L’obscurité devenait de plus en plus profonde, et c’est à peine si je pouvais me diriger. La double colline derrière moi et la Longue-Vue sur ma droite s’effaçaient de plus en plus dans les ténèbres. Les étoiles étaient encore pâles et peu nombreuses. Il m’arrivait à tout instant de trébucher dans des fondrières ou de m’embarrasser en des broussailles.

Soudain, une lumière argentée se projeta sur le bas-fond.

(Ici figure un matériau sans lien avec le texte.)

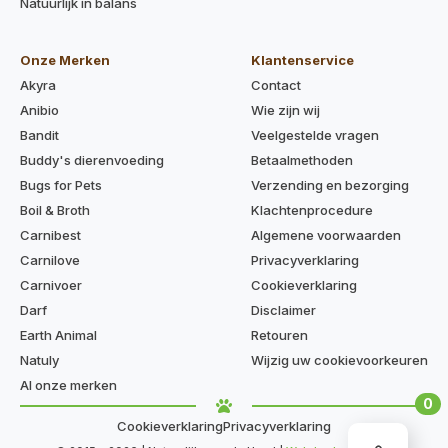
Natuurlijk in balans
Onze Merken
Klantenservice
Akyra
Contact
Anibio
Wie zijn wij
Bandit
Veelgestelde vragen
Buddy's dierenvoeding
Betaalmethoden
Bugs for Pets
Verzending en bezorging
Boil & Broth
Klachtenprocedure
Carnibest
Algemene voorwaarden
Carnilove
Privacyverklaring
Carnivoer
Cookieverklaring
Darf
Disclaimer
Earth Animal
Retouren
Natuly
Wijzig uw cookievoorkeuren
Al onze merken
0
Cookieverklaring
Privacyverklaring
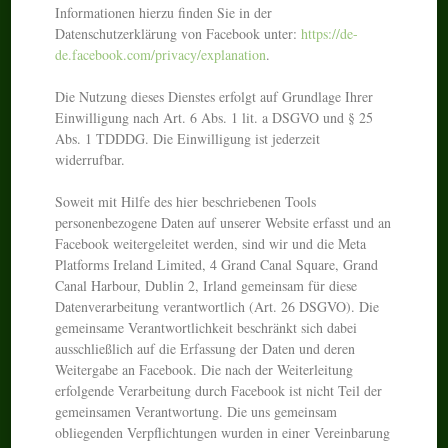
Informationen hierzu finden Sie in der
Datenschutzerklärung von Facebook unter:
https://de-
de.facebook.com/privacy/explanation
.
Die Nutzung dieses Dienstes erfolgt auf Grundlage Ihrer
Einwilligung nach Art. 6 Abs. 1 lit. a DSGVO und § 25
Abs. 1 TDDDG. Die Einwilligung ist jederzeit
widerrufbar.
Soweit mit Hilfe des hier beschriebenen Tools
personenbezogene Daten auf unserer Website erfasst und an
Facebook weitergeleitet werden, sind wir und die Meta
Platforms Ireland Limited, 4 Grand Canal Square, Grand
Canal Harbour, Dublin 2, Irland gemeinsam für diese
Datenverarbeitung verantwortlich (Art. 26 DSGVO). Die
gemeinsame Verantwortlichkeit beschränkt sich dabei
ausschließlich auf die Erfassung der Daten und deren
Weitergabe an Facebook. Die nach der Weiterleitung
erfolgende Verarbeitung durch Facebook ist nicht Teil der
gemeinsamen Verantwortung. Die uns gemeinsam
obliegenden Verpflichtungen wurden in einer Vereinbarung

La lune s’élevait lentement au-dessus de la Longue-Vue et, me suivant à travers les arbres, semblait venir éclairer ma route. Dès lors, il me fut aisé d’avancer, et mon voyage s’acheva promptement. Tantôt courant à perdre haleine, tantôt allant d’un pas moins rapide, je finis par arriver en vue du bosquet qui entourait le blockhaus.

Aussitôt je ralentis mon allure et je n’avançai plus qu’avec prudence. Ce serait couronner tristement mes exploits, me disais-je, que de recevoir par méprise une balle envoyée par mes amis. La lune montait toujours, et sa lumière tombait maintenant presque à pic dans les éclaircies du bois. Je fus surpris de voir tout à coup à travers les arbres une lueur toute différente, ardente et rouge comme celle d’un feu de joie. D’où elle venait, je ne pouvais le comprendre. Il fallut, pour me l’expliquer, que j’arrivasse au bord même de la clairière où s’élevait le blockhaus.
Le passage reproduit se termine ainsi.